Federal debt surge and gold

BofA Warns: Gold May Now Be the Safest Haven Over U.S. Bonds

EDITOR'S NOTES

Folks, for a long time, U.S. Treasury bonds have been treated like the “gold standard” of safe investments. Backed by Uncle Sam’s promise to pay, they’ve traditionally been the go-to asset for investors looking for safety during times of uncertainty. But these days, with U.S. debt hitting record levels, we need to ask: What if actual gold is the safer bet now?

Analysts at Bank of America warned that the surge in federal debt could make gold the safe haven par excellence compared to US Treasuries. And honestly, it makes sense. The Treasury Department has to issue more bonds to cover the rising deficit, but as bond yields climb, the market value of those bonds drops. If you’re holding bonds, that’s not what you want to see.

Bonds vs. Gold: What’s Changing?

Traditionally, when bond yields rose, gold prices would struggle. After all, gold doesn’t pay interest or dividends. But lately, that relationship has started to break down. Bank of America is still holding firm on its $3,000 per ounce target for gold, and they believe higher yields won't crush the yellow metal like they used to. In fact, gold could become the ultimate safe-haven asset.

The logic? As investors grow more concerned about the U.S.'s ability to manage its growing debt, gold starts looking more attractive. Right now, gold prices are up more than 30% this year, topping $2,700 an ounce for the first time ever.

Meanwhile, bond yields have been rebounding, and the numbers behind the U.S. deficit are... well, scary. The government posted a $1.8 trillion deficit for the fiscal year that ended on Sept. 30. Worse yet, interest payments on the national debt hit $950 billion—more than what we spent on defense—and that number jumped 35% from last year, thanks to rising interest rates.

Debt Crisis Brewing?

Unfortunately, there’s no easy fix in sight. Whether we’re talking about another Trump presidency or Kamala Harris taking over, the deficit isn’t going anywhere, though the spending might vary a bit depending on who’s in charge. Groups like the Penn Wharton Budget Model and the Committee for a Responsible Federal Budget say we’re likely to see even more spending ahead.
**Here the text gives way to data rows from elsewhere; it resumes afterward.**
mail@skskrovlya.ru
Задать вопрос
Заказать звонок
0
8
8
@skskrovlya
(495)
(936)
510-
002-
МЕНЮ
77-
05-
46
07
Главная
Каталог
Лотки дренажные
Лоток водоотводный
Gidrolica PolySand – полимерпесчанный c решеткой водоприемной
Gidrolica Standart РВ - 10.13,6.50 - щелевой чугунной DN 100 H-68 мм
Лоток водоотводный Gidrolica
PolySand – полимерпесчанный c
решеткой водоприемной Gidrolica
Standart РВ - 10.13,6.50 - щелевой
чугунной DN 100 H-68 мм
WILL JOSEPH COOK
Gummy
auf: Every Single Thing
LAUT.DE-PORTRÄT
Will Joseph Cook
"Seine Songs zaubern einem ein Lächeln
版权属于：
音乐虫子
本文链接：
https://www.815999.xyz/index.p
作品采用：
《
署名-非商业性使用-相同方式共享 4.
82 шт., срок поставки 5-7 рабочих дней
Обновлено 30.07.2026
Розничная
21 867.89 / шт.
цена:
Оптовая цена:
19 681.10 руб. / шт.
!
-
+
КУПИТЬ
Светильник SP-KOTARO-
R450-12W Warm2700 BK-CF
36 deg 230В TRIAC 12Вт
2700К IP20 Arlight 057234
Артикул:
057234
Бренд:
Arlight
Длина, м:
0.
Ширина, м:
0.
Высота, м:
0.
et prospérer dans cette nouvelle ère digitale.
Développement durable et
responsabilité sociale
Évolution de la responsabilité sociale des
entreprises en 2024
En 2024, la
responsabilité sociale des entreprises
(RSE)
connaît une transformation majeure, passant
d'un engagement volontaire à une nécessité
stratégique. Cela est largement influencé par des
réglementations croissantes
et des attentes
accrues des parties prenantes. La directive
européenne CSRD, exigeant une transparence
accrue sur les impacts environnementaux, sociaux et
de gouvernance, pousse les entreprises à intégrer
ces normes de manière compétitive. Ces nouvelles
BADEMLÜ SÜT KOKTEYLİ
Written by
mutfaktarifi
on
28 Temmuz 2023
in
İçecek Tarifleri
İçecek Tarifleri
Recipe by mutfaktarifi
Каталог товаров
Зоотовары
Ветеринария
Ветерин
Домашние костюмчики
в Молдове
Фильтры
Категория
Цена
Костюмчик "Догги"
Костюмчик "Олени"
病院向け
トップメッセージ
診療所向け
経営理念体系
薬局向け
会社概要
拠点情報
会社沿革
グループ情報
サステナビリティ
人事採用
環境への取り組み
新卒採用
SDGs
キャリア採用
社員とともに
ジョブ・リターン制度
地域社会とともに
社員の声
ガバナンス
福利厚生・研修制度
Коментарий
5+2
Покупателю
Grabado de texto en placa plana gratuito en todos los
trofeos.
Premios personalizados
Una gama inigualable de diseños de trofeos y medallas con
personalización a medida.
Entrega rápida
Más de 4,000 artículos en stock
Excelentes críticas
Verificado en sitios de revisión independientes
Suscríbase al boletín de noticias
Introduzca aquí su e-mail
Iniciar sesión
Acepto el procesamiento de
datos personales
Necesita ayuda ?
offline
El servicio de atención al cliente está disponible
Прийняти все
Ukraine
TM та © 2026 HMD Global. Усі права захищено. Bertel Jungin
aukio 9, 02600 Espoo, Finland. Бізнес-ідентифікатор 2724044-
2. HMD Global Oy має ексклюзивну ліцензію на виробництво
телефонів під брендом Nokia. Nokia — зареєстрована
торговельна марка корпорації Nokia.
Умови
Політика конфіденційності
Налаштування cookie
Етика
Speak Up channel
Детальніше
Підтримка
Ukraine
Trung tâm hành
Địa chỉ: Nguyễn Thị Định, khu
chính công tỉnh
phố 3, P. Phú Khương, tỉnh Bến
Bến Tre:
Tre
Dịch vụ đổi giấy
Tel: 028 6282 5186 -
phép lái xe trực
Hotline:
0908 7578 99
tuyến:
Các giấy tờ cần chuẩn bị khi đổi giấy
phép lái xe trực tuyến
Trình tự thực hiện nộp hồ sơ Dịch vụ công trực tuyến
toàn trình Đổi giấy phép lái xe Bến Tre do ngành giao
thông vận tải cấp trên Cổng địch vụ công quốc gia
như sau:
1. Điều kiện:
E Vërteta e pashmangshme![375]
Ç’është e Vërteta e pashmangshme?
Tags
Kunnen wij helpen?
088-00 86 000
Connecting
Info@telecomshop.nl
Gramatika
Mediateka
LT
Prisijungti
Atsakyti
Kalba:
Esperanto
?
With more bonds hitting the market, the big question becomes: Who’s going to buy all this debt? If investors start backing away from Treasuries, central banks around the world might keep shifting their reserves into gold instead. After all, it’s no secret that countries have been diversifying away from the U.S. dollar for a while now.

And keep in mind: the U.S. isn’t the only country drowning in debt, but what makes this situation unique is that our debt is exploding during good economic times. Typically, deficits balloon during wars or economic crises. But right now? We’re racking up debt even without a global emergency—and that’s before factoring in additional spending pressures like climate change, an aging population, and rising military needs.

So, Is Gold Safer Than Bonds?

Bank of America believes we could hit a tipping point where gold becomes the last safe-haven asset standing. If the bond market gets overwhelmed with too much debt and investors start questioning how sustainable this all is, gold could emerge as the safer, more reliable choice.

“Ultimately, something has to give,” the analysts said. And I agree—if markets get jittery and refuse to absorb all that debt, gold might be the only thing left standing.

If you’re worried about where things are headed, this could be the time to look into diversifying into precious metals. Protecting your wealth is more important than ever. And if you need a solid guide, check out Bill’s book or the Seven Steps to Protect Yourself from Bank Failure—both are available through my trusted resources:

At the end of the day, the math doesn’t lie. If debt keeps piling up and interest payments swallow a bigger chunk of the budget, we could see more volatility in bonds—and that’s when gold may shine the brightest.